Modélisation statistique pour les données complexes et le Big Data

3rd year Bachelors degree course, IUT Nice Côte d’Azur, BUT Science des Donne, S6, 2024

Project on statistical modeling for complex data and big data, for 3rd year BUT students.

Cours description

Objective: Statistical modeling based on a given dataset, following all the steps required to understand its variables, process them and model them for a given objective.

Method:

  • Individual work, in groups of 2 or 3 students (chosen at random), using Python.
  • Objectives will be progressively set, every 2 sessions each group will have to provide the progress of their work (in the form of a notebook).

Evaluation:

  • Continuous assessment (1/5): Work progress.
  • Written report (2/5): A written report (clean) in which all the results obtained are brought together, commented on and put into perspective. Due on 13/06 (at the end of the session).
  • Oral exam (2/5): 17/06 from 8am. Each group will present its work in the form of a talk (with support). 15-minute presentation + 15-minute Q&A.

Groups (Randomly defined)

  • G1 CROMBET, NIASSY
  • G2 FALAIS, EZ-ZEROUALI
  • G3 VIAUD, CARTON
  • G4 VIGLIETTI, HIRSINGER
  • G5 GOURAR, DIALLO
  • G6 JOUNDI, LOFTI, NOUIRA

Data (training and test sets)

Data G1 (.zip)
Data G2 (.zip)
Data G3 (.zip)
Data G4 (.zip)
Data G5 (.zip)
Data G6 (.zip)

1st Step: data analysis and preparation

  • Dataset size and type. Are there any missing data? If so, we will eliminate them (for now).

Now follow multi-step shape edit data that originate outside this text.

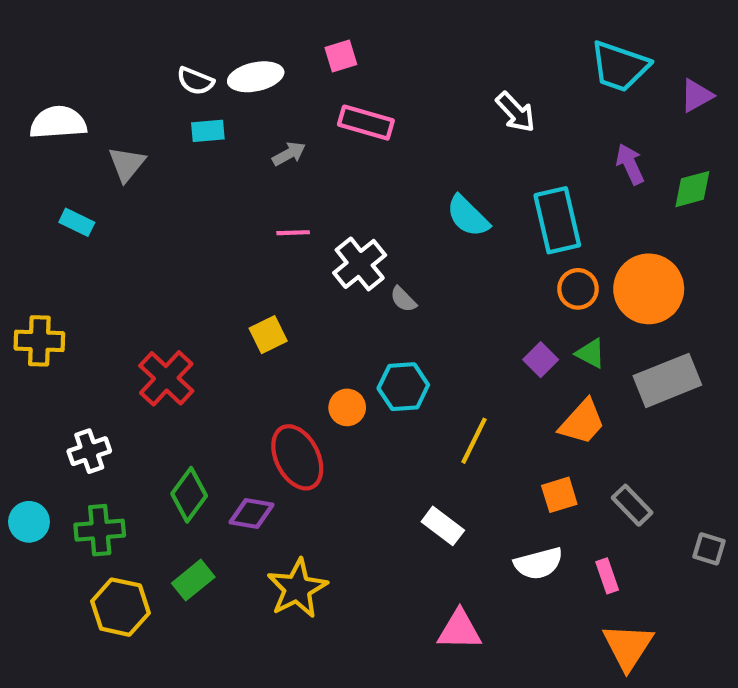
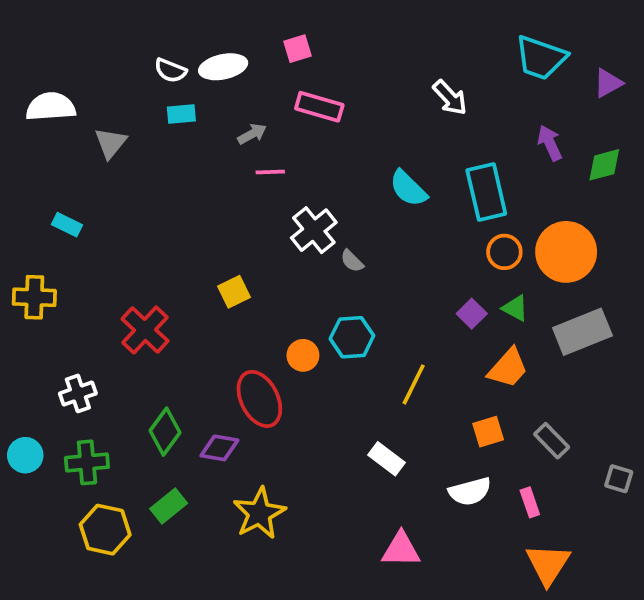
cyan rectangle: (77, 222) -> (67, 225), moved
pink line: (293, 233) -> (270, 172), moved

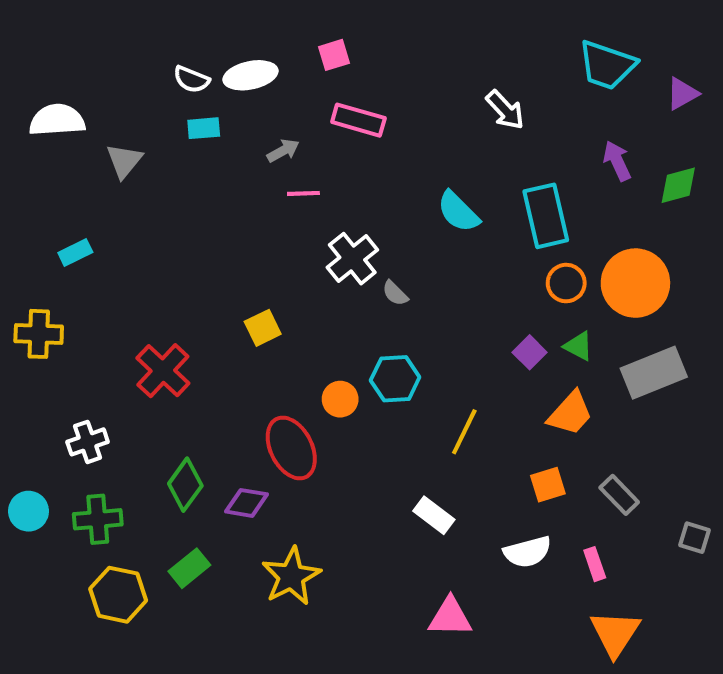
cyan rectangle: (67, 225) -> (75, 252), turned -52

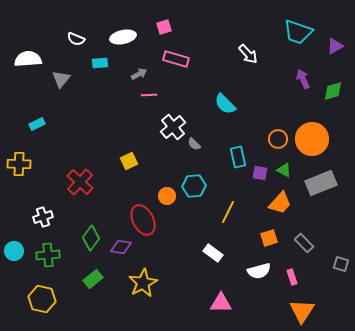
white semicircle: (191, 79) -> (76, 39), moved
cyan rectangle: (546, 216) -> (238, 157), moved, size x0.7
purple square: (530, 352) -> (260, 173), turned -35
yellow hexagon: (118, 595) -> (42, 299), moved

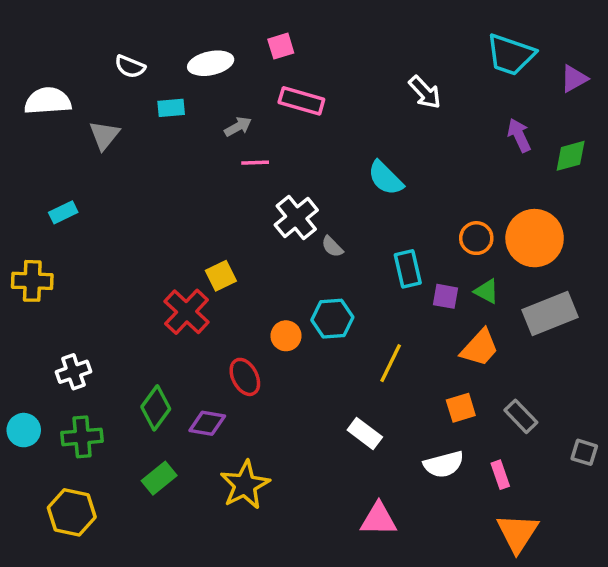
red cross: (80, 182) -> (187, 312), moved
red ellipse: (143, 220) -> (245, 377), size x0.7

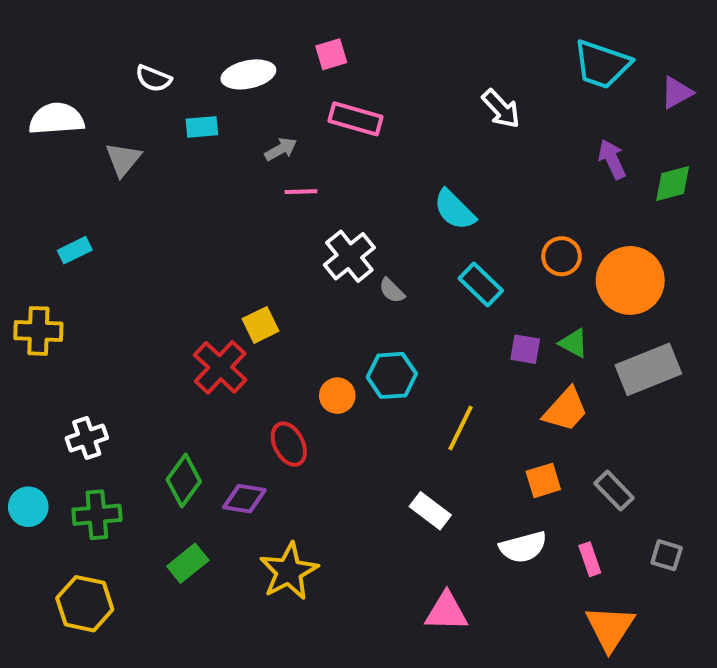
orange circle: (476, 238) -> (562, 256), moved
cyan rectangle: (408, 269) -> (481, 285), moved, turned -33
gray square: (584, 452) -> (667, 555), moved

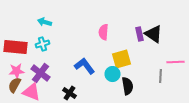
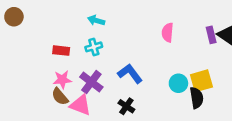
red rectangle: (16, 47) -> (61, 51), size x0.6
yellow square: (122, 59) -> (201, 81), moved
blue L-shape: (84, 66) -> (130, 74), moved
brown semicircle: (14, 85) -> (60, 97), turned -70

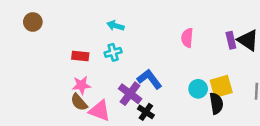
purple cross: (91, 82) -> (130, 94), moved

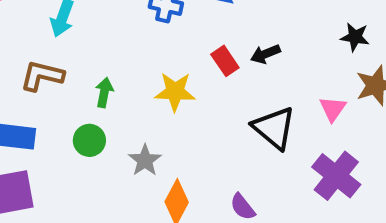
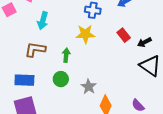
black arrow: (265, 54) -> (144, 42), moved
yellow star: (175, 92) -> (85, 34), moved

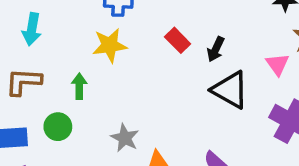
black arrow: (144, 42) -> (216, 49), turned -32
green circle: (61, 79) -> (58, 127), moved

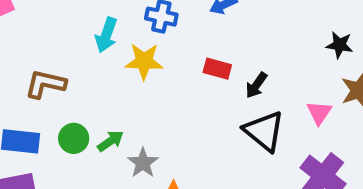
cyan arrow: (32, 29) -> (106, 35), moved
red rectangle: (178, 40) -> (217, 69), turned -40
green arrow: (79, 86) -> (110, 141), moved, turned 45

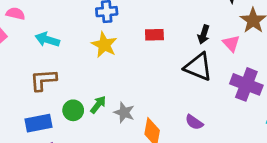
cyan arrow: (106, 35) -> (47, 40), moved, turned 105
yellow star: (144, 61) -> (104, 45), turned -30
black arrow: (256, 85) -> (204, 34), moved

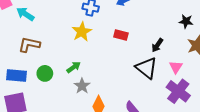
cyan arrow: (47, 40) -> (25, 14), moved
pink triangle: (231, 43) -> (176, 67), moved
green arrow: (98, 105) -> (74, 67), moved

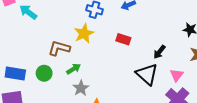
brown L-shape: (29, 45) -> (59, 48), moved

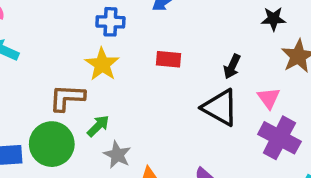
green circle: (44, 73) -> (52, 144), size x1.6

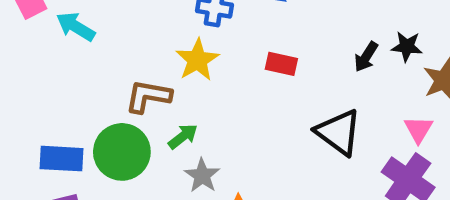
black star: (273, 19) -> (407, 46), moved
black arrow: (232, 67) -> (366, 57), moved
pink triangle: (269, 98) -> (418, 129), moved

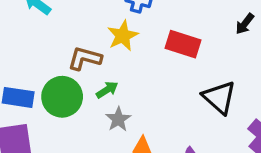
black arrow: (366, 57) -> (245, 24), moved
red rectangle: (281, 64) -> (183, 44), size x1.5

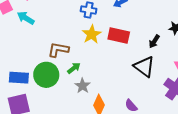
black arrow: (245, 24) -> (154, 41), moved
yellow star: (123, 36) -> (92, 34), moved

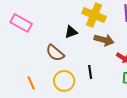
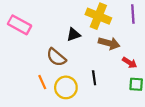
orange line: (31, 83) -> (42, 82), moved

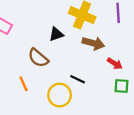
black line: (94, 78) -> (78, 79), turned -56
yellow circle: (66, 87) -> (60, 95), moved

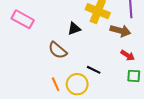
brown arrow: (93, 43) -> (120, 31), moved
orange line: (24, 84) -> (56, 84), moved

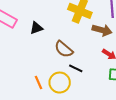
black triangle: (74, 29) -> (36, 28), moved
brown semicircle: (58, 50) -> (64, 49), moved

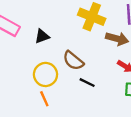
yellow circle: (60, 83) -> (45, 74), moved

  • How many classes and elements/class?

  • Selection of the most significant variables: explore and suggest several methods. Are there any collinearities? Which variables will you retain? How are the selected variables distributed?

  • Pay particular attention to the graphic visualization of your results.

2nd Step: choice of classification model, hyperparameters tuning

  • Preparation of training dataset for cross-validation (choice of number of folds, split).

  • Several models can be adapted to the task at hand: logistic regression, SVM, random forests, xgboost,…
    • Initialize the models
    • Test them separately (k-fold cross-validation)
    • Tune their hyperparameters
  • Compare the performance of the different models tested (each with its final choice of hyperparameters).

  • Which model/parameters did you choose?

  • Could a voting strategy improve predictions?

  • With the final model chosen, predict the labels of the test dataset (to be saved on a .csv and sent with the notebook).

  • Pay particular attention to the graphical visualization of your results.